Although a few studies have reported the factors associated with the prognosis of pNENs, studies on the prognostic factors for the development of pSPMs are limited. Our results clarified that age, SEER stage, latency period, surgery, and radiotherapy are independent prognostic factors in pSPMs. Several studies have reported that treatment with radiotherapy or surgery was independently correlated with prognosis of cancer patients with SPMs [2932]. We showed that radiotherapy or surgery plays a favorable role in the prognosis of pSPMs. In the current study, we confirmed that the SEER stage is an independent prognostic indicator, which is in agreement with the findings of Yang et al. [31]. In terms of age at diagnosis, former studies have revealed that older age was a significant risk factor for OS in cancer survivors with SPMs [32, 33], and we found a similar result in this study. An increasing number of studies have reported that a longer latency period was associated with a better OS [3436]. Our study also revealed that a longer latency period correlated with better OS in pSPMs.

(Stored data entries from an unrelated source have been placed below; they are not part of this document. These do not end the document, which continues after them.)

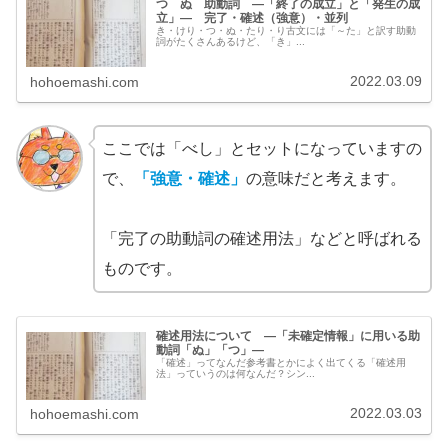
つ ぬ 助動詞 ―「終了の成立」と「発生の成
立」― 完了・確述（強意）・並列
き・けり・つ・ぬ・たり・り古文には「～た」と訳す助動
詞がたくさんあるけど、「き」...
2022.03.09
hohoemashi.com
ここでは「べし」とセットになっていますの
で、
「強意・確述」
の意味だと考えます。
「完了の助動詞の確述用法」などと呼ばれる
ものです。
確述用法について ―「未確定情報」に用いる助
動詞「ぬ」「つ」―
「確述」ってなんだ参考書とかによく出てくる「確述用
法」っていうのは何なんだ？シン...
2022.03.03
hohoemashi.com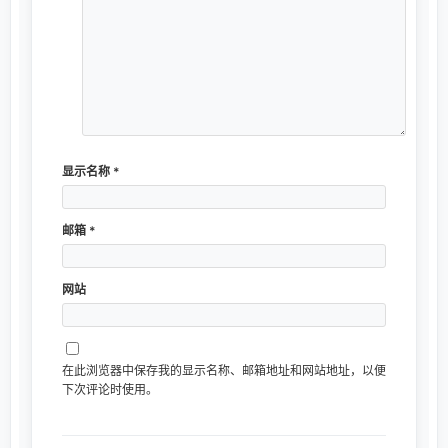
显示名称
*
邮箱
*
网站
在此浏览器中保存我的显示名称、邮箱地址和网站地址，以便
下次评论时使用。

This study has several limitations. First, since this was a retrospective study, selection bias could not be avoided [37]. Second, because of the nature of the SEER database, we could not obtain information on the effect of certain parameters, such as detailed treatment information, family history, and history of smoking and drinking, on the risk of developing SPMs in patients with pNENs and the prognosis of pSPMs. Finally, our nomogram model still needs further external validation. Our findings will help improve strategies for the surveillance of risk factors associated with the development of SPMs in patients with pNENs and prognostic risk factors in pSPMs.

5. Conclusions

In summary, patients with pNENs who did not undergo surgery and who were diagnosed at a later period had higher risks of developing SPMs. For pSPMs, we successfully created a nomogram to predict 5-, 10-, and 15-year OS based on independent prognostic predictors. Our findings have clinical implications for the prevention and surveillance of SPM occurrence among pNEN survivors and improvement of prognosis among pSPMs.

Data Availability

Publicly available datasets were analyzed in this study. The data used and/or analyzed in this study are available in the Surveillance, Epidemiology, and End Results (SEER) Database of the National Cancer Institute (http://seer.cancer.gov).

Conflicts of Interest

The authors report no conflicts of interest in this work.

Authors’ Contributions

Tulan Hu and Wei Wang contributed equally to this work. Wei Wang conceptualized, validated, and supervised the study; contributed to methodology, formal analysis, and data curation; provided software and resources; and reviewed and edited the manuscript. Tulan Hu provided resources, validated the study, contributed to data curation, and wrote the original draft. Chiyi He validated and supervised the study, contributed to data curation, and reviewed and edited the manuscript.

Acknowledgments

The authors acknowledge contributions from SEER database.